Dr Oliviero Andreussi, olivieroandreuss@boisestate.edu

Boise State University, Department of Chemistry and Biochemistry

# Python Tools for Chemistry Applications

Before we start, let us import some of the main modules that we will need for this lecture. These modules have already been introduced in the previous lecture. However, in the following we will introduce some new modules, we will add more details about them in the right sections.

In [None]:
import numpy as np
import matplotlib.pyplot as plt
import pandas as pd

In [None]:
from google.colab import drive
drive.mount('/content/gdrive')

You should now specify the local path to the folder containing your data files.
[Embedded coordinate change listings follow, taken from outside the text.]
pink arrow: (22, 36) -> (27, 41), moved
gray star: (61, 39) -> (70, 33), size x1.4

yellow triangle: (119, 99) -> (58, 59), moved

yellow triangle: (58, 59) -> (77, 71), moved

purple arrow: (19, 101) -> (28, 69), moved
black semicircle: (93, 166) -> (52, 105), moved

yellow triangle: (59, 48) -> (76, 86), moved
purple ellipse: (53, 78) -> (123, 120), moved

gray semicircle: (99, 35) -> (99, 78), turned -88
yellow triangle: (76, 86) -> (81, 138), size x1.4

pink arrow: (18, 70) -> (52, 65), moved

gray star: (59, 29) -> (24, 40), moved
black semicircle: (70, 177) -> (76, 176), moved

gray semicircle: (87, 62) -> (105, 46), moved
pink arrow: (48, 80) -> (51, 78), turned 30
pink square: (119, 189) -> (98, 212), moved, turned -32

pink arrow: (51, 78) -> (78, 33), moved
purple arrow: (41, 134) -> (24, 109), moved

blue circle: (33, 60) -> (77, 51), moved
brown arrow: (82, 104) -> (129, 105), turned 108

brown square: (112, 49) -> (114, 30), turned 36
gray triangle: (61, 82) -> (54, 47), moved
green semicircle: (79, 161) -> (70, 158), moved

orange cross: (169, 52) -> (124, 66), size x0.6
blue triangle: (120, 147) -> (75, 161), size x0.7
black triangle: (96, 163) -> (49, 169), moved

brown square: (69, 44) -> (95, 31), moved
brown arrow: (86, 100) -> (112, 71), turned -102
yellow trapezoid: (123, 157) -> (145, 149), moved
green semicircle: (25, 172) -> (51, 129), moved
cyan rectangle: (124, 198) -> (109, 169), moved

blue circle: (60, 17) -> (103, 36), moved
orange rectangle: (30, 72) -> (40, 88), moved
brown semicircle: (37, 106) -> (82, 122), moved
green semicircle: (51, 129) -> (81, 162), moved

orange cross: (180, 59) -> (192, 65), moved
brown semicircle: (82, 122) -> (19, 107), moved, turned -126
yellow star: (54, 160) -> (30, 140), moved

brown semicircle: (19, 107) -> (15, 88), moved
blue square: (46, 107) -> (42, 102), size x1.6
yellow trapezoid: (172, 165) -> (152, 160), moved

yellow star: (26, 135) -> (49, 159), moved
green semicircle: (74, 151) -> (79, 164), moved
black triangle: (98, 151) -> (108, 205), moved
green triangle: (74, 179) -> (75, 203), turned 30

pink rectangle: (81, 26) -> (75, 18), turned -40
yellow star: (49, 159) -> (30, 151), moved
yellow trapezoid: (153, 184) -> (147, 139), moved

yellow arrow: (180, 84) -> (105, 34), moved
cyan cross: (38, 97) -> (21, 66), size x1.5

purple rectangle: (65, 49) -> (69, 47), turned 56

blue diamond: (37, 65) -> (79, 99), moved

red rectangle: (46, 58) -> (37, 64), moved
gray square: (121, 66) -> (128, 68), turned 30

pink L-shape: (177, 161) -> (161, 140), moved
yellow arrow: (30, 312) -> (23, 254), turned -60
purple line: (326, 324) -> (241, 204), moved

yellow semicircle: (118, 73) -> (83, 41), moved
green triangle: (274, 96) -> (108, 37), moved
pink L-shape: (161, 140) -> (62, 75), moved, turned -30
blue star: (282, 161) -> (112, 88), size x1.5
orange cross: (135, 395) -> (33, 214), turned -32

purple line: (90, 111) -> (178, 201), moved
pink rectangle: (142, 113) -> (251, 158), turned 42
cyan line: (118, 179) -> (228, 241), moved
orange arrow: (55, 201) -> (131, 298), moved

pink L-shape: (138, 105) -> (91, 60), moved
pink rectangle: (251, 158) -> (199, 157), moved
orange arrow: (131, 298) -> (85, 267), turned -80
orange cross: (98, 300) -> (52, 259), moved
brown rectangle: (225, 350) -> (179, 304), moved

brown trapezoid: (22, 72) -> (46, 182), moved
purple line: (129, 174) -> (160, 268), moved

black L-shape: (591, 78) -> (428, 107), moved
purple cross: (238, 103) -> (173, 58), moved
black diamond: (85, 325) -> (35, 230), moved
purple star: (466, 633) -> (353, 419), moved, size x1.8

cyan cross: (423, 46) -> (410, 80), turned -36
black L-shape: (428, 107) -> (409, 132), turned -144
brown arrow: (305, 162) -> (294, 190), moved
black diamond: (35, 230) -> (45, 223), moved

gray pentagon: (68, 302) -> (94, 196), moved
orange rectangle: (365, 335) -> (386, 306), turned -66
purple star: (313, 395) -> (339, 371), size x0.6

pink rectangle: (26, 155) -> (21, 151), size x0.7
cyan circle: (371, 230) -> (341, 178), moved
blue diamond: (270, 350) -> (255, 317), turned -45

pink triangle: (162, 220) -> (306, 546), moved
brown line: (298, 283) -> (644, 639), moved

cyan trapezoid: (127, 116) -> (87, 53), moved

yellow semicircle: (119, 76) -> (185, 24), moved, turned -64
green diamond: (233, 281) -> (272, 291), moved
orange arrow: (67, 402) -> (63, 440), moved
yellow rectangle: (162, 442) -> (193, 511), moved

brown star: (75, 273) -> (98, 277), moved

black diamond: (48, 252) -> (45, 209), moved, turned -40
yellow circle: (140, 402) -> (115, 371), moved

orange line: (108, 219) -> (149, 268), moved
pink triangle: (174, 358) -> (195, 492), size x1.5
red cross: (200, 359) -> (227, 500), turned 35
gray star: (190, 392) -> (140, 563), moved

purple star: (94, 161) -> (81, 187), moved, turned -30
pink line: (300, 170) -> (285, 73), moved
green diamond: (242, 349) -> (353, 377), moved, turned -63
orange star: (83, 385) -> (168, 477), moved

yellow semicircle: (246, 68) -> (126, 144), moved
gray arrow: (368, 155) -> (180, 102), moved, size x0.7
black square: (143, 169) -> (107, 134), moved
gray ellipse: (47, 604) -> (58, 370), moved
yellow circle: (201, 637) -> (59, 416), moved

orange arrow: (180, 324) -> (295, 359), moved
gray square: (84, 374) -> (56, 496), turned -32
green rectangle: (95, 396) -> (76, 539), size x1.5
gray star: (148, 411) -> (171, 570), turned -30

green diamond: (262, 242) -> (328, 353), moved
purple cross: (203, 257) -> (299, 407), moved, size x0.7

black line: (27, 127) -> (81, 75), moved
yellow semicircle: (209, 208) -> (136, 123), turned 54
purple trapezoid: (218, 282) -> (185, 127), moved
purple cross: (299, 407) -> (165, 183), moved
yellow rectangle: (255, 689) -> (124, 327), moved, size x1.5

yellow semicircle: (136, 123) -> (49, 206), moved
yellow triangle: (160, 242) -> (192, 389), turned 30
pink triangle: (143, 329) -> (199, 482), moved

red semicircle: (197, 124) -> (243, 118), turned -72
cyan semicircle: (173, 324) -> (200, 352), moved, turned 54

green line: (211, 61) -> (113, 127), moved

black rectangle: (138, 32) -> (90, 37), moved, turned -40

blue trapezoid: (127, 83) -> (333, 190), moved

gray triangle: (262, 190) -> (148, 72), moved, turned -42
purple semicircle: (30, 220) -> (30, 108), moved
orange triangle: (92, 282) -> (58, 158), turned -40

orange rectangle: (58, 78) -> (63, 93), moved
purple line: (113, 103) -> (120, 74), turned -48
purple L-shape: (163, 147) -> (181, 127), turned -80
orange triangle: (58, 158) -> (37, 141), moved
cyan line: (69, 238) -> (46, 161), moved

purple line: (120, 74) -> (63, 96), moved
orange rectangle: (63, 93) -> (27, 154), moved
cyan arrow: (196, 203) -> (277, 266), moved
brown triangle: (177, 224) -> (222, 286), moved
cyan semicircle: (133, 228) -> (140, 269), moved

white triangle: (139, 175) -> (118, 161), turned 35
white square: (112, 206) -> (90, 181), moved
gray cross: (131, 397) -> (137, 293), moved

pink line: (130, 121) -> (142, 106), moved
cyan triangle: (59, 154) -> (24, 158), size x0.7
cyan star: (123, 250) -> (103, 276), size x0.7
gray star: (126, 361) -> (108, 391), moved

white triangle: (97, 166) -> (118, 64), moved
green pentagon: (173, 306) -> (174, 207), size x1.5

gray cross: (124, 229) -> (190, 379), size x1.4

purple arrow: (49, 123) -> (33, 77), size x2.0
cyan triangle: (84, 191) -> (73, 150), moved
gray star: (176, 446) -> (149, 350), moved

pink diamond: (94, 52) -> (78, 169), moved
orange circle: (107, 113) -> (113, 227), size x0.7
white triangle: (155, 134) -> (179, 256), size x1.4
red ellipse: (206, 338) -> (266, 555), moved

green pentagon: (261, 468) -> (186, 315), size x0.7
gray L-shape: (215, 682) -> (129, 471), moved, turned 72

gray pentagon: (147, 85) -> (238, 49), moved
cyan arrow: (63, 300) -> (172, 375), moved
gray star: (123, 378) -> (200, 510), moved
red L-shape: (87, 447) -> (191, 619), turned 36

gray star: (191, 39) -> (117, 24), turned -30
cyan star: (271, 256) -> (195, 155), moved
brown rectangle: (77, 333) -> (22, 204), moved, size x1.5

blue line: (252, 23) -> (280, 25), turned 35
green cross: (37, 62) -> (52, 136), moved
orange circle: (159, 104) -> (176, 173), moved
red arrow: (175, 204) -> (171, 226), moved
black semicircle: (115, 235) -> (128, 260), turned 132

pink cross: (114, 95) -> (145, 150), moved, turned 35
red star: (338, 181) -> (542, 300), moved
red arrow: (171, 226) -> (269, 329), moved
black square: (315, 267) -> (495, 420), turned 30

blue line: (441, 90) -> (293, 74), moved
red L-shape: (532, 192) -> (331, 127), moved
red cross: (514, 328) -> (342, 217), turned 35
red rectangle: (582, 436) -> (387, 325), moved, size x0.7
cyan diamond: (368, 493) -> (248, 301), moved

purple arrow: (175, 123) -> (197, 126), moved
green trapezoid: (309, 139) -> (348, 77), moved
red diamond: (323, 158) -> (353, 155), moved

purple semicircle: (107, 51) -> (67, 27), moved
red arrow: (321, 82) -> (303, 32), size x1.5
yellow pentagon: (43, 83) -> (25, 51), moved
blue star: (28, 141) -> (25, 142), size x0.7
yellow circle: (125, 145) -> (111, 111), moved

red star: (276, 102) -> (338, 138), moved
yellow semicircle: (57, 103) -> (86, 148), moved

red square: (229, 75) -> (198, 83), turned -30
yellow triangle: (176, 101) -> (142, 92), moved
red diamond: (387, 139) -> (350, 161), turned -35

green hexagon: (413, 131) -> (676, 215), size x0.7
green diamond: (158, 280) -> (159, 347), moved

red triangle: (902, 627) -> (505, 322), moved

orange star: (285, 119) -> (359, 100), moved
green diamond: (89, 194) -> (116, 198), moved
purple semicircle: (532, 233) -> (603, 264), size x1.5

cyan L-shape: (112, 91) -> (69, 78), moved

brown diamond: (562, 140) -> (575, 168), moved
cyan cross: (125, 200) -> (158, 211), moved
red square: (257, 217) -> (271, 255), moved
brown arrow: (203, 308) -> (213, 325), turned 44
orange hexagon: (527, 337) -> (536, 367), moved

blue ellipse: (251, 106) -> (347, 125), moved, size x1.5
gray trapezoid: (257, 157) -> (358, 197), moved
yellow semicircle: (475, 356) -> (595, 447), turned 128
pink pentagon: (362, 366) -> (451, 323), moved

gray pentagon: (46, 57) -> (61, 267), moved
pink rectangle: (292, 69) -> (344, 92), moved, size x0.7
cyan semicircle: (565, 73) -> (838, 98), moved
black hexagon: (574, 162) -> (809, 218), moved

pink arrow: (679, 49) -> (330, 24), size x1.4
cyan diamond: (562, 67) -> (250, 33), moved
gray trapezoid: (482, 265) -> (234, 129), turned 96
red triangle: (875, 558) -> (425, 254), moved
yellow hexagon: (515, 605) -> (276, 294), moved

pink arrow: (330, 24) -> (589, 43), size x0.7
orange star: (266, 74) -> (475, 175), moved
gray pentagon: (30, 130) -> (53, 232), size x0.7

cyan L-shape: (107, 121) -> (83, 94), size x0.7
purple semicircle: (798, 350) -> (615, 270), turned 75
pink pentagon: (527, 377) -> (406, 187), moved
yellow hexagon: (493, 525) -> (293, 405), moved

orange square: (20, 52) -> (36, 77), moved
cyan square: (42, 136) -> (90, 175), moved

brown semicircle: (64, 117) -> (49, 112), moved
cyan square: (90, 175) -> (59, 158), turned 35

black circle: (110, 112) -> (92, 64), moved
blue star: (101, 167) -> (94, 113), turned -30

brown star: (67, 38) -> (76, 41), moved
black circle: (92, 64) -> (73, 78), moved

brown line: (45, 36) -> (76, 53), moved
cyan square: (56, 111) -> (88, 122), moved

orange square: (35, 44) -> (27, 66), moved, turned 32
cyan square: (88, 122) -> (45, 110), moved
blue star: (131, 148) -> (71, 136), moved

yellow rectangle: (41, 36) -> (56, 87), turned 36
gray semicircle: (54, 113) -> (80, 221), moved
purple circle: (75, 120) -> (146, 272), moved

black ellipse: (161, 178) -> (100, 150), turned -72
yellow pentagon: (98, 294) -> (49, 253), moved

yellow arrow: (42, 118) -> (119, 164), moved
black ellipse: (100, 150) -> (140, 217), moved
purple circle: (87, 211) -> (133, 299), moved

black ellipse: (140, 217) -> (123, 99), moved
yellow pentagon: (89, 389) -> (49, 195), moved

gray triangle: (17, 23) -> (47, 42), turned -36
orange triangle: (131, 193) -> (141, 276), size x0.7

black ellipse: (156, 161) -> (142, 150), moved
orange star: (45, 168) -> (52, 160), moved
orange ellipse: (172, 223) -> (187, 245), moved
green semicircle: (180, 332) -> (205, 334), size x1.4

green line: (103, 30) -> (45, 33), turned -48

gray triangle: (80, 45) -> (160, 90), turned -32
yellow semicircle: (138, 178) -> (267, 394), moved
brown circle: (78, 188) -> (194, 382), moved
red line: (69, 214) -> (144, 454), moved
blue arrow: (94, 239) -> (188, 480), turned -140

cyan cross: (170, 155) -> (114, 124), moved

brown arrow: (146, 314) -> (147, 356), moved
Remember to put a '/' at the end of the path and double check that the path looks right

In [None]:
base_path = '/content/gdrive/MyDrive/' # this is the default path of your google drive
my_path = 'Colab Notebooks/Test_Files/' # make sure you change this to the correct path of the folder with the files
path = base_path + my_path

## Write Chemical Formulas and Equations in Markdown

You can use a special extension of the formula editor used by Colab in Text cells to write chemical formulas in a nice way and to write chemical equations. You have to make sure that `$$\require{mhchem}$$` is included for Colab to produce the right imaga. More info on how to use it can be found at this [url](https://mhchem.github.io/MathJax-mhchem/).

$$\require{mhchem}$$
I really like $\ce{H2O}$, although $\ce{CH3CH2OH}$ is not bad either. 

Is this correct?

$$\ce{H2(g) + O2(g)->H2O(aq)}$$

## Display Molecular Structures

RDkit is a great module developed by Greg Landrum and collaborators to manage molecules and do some chemoinformatic and machine-learning tasks in the chemical space. It is not part of the standard installation of Python on Colab, so you will need to install rdkit on Colab before using it. Lukily, this process is pretty straightforward, although you may have to wait a bit.

In [None]:
!pip install rdkit
from rdkit import Chem

The main way we will be handling molecules is via SMILES (Simplified molecular-input line-entry system), which is a convention to write organic molecules as a string (some rules and examples can be found [here](https://www.daylight.com/dayhtml/doc/theory/theory.smiles.html))

In [None]:
smile = 'CCO'
molecule = Chem.MolFromSmiles(smile)
molecule

In [None]:
type(molecule)

The object generated by the command is `rdkit.Chem.rdchem.Mol`, an object of RDkit that allows many operations (you can get descriptors, you can modify parts, you can get information on the molecule, etc.). While on a notebook just typing the object will result in displaying its chemical structure, RDkit has a function dedicated to convert a molecule into an image (and it allows you to specify the size of the image)

In [None]:
smile = 'CC(O)'
Chem.Draw.MolToImage( Chem.MolFromSmiles(smile), size=(150, 150) )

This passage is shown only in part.